▶ [Available data]:
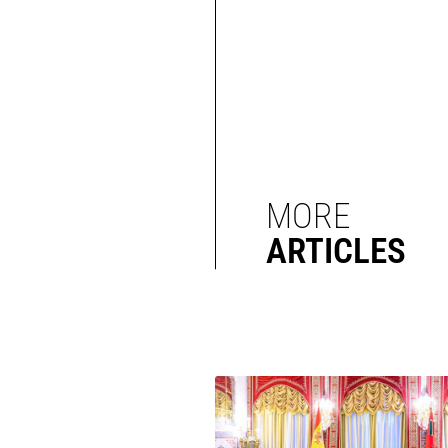
MORE
ARTICLES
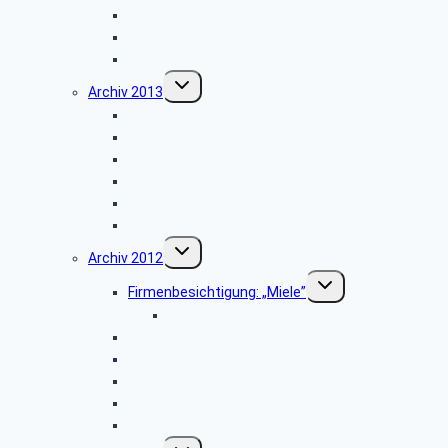
Dornröschenschloss Sababurg
Zumtobel Lighting
Weihnachtsfeier 2014
Untermenü
Archiv 2013
umschalten
Vortrag: „Kriminalitätsvorbeugung”
Besichtigung: „Paderborn Airport”
WDR-Studio Bielefeld
Werksbesichtigung: „riha WeserGold”
Vortrag: „Patientenverfügung”
Weihnachtsfeier 2013
Untermenü
Archiv 2012
umschalten
Untermenü
Firmenbesichtigung: „Miele”
umschalten
Bildergalerie ZDF
Besichtigung: „Hubschraubermuseum”
Wanderung an den Emsquellen
Besichtigung: „Freilichtmuseum Detmold”
Firmenbesichtigung: „CLAAS Harsewinkel”
Weihnachtsfeier 2012
Untermenü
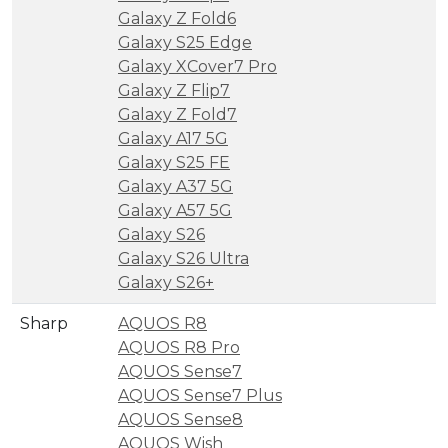
Galaxy Z Fold6
Galaxy S25 Edge
Galaxy XCover7 Pro
Galaxy Z Flip7
Galaxy Z Fold7
Galaxy A17 5G
Galaxy S25 FE
Galaxy A37 5G
Galaxy A57 5G
Galaxy S26
Galaxy S26 Ultra
Galaxy S26+
Sharp
AQUOS R8
AQUOS R8 Pro
AQUOS Sense7
AQUOS Sense7 Plus
AQUOS Sense8
AQUOS Wish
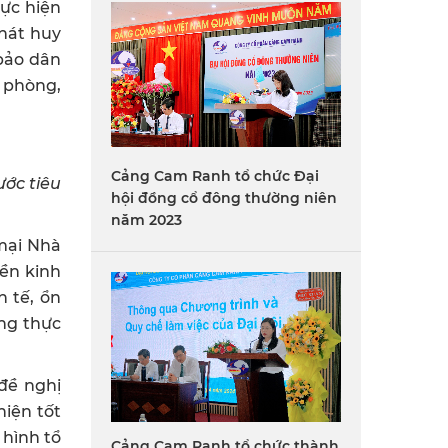
hực hiện
phát huy
 bảo dân
c phòng,
Cảng Cam Ranh tổ chức Đại
ớc tiêu
hội đồng cổ đông thường niên
năm 2023
mại Nhà
nền kinh
h tế, ổn
ng thực
đề nghị
hiện tốt
 hình tổ
Cảng Cam Ranh tổ chức thành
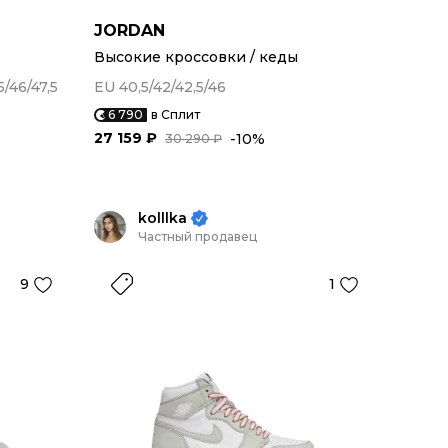
JORDAN
Высокие кроссовки / кеды
5/46/47,5
EU 40,5/42/42,5/46
6 790
в Сплит
27 159 ₽
-10%
30 290 ₽
kolllka
Частный продавец
9
1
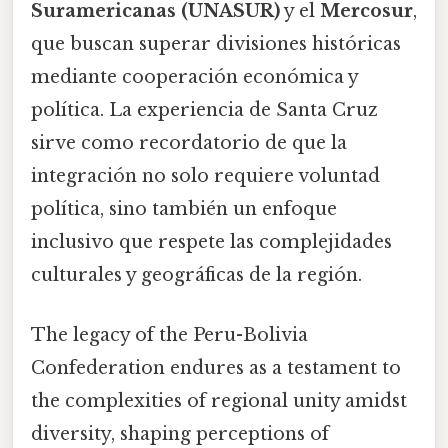
Suramericanas (UNASUR)
y el
Mercosur
,
que buscan superar divisiones históricas
mediante cooperación económica y
política. La experiencia de Santa Cruz
sirve como recordatorio de que la
integración no solo requiere voluntad
política, sino también un enfoque
inclusivo que respete las complejidades
culturales y geográficas de la región.
The legacy of the Peru-Bolivia
Confederation endures as a testament to
the complexities of regional unity amidst
diversity, shaping perceptions of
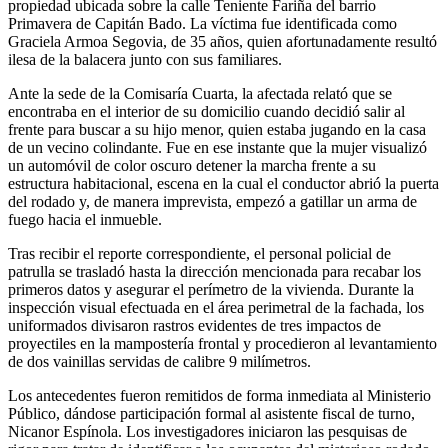
propiedad ubicada sobre la calle Teniente Fariña del barrio
Primavera de Capitán Bado. La víctima fue identificada como
Graciela Armoa Segovia, de 35 años, quien afortunadamente resultó
ilesa de la balacera junto con sus familiares.
Ante la sede de la Comisaría Cuarta, la afectada relató que se
encontraba en el interior de su domicilio cuando decidió salir al
frente para buscar a su hijo menor, quien estaba jugando en la casa
de un vecino colindante. Fue en ese instante que la mujer visualizó
un automóvil de color oscuro detener la marcha frente a su
estructura habitacional, escena en la cual el conductor abrió la puerta
del rodado y, de manera imprevista, empezó a gatillar un arma de
fuego hacia el inmueble.
Tras recibir el reporte correspondiente, el personal policial de
patrulla se trasladó hasta la dirección mencionada para recabar los
primeros datos y asegurar el perímetro de la vivienda. Durante la
inspección visual efectuada en el área perimetral de la fachada, los
uniformados divisaron rastros evidentes de tres impactos de
proyectiles en la mampostería frontal y procedieron al levantamiento
de dos vainillas servidas de calibre 9 milímetros.
Los antecedentes fueron remitidos de forma inmediata al Ministerio
Público, dándose participación formal al asistente fiscal de turno,
Nicanor Espínola. Los investigadores iniciaron las pesquisas de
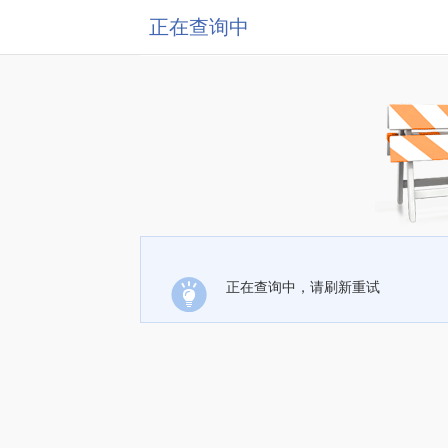
正在查询中
正在查询中，请刷新重试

▶ [How to complete this task]:
Please output the listing above exactly from its first line through the line with "diversity, shaping perceptions of", both included, and nothing beyond that line. Omit pictures.

▶ [Written solution]:
MORE
ARTICLES
Dornröschenschloss Sababurg
Zumtobel Lighting
Weihnachtsfeier 2014
Untermenü
Archiv 2013
umschalten
Vortrag: „Kriminalitätsvorbeugung”
Besichtigung: „Paderborn Airport”
WDR-Studio Bielefeld
Werksbesichtigung: „riha WeserGold”
Vortrag: „Patientenverfügung”
Weihnachtsfeier 2013
Untermenü
Archiv 2012
umschalten
Untermenü
Firmenbesichtigung: „Miele”
umschalten
Bildergalerie ZDF
Besichtigung: „Hubschraubermuseum”
Wanderung an den Emsquellen
Besichtigung: „Freilichtmuseum Detmold”
Firmenbesichtigung: „CLAAS Harsewinkel”
Weihnachtsfeier 2012
Untermenü
Galaxy Z Fold6
Galaxy S25 Edge
Galaxy XCover7 Pro
Galaxy Z Flip7
Galaxy Z Fold7
Galaxy A17 5G
Galaxy S25 FE
Galaxy A37 5G
Galaxy A57 5G
Galaxy S26
Galaxy S26 Ultra
Galaxy S26+
Sharp
AQUOS R8
AQUOS R8 Pro
AQUOS Sense7
AQUOS Sense7 Plus
AQUOS Sense8
AQUOS Wish
hực hiện
phát huy
 bảo dân
c phòng,
Cảng Cam Ranh tổ chức Đại
ớc tiêu
hội đồng cổ đông thường niên
năm 2023
mại Nhà
nền kinh
h tế, ổn
ng thực
đề nghị
hiện tốt
 hình tổ
Cảng Cam Ranh tổ chức thành
JORDAN
Высокие кроссовки / кеды
5/46/47,5
EU 40,5/42/42,5/46
6 790
в Сплит
27 159 ₽
-10%
30 290 ₽
kolllka
Частный продавец
9
1
Suramericanas (UNASUR)
y el
Mercosur
,
que buscan superar divisiones históricas
mediante cooperación económica y
política. La experiencia de Santa Cruz
sirve como recordatorio de que la
integración no solo requiere voluntad
política, sino también un enfoque
inclusivo que respete las complejidades
culturales y geográficas de la región.
The legacy of the Peru-Bolivia
Confederation endures as a testament to
the complexities of regional unity amidst
diversity, shaping perceptions of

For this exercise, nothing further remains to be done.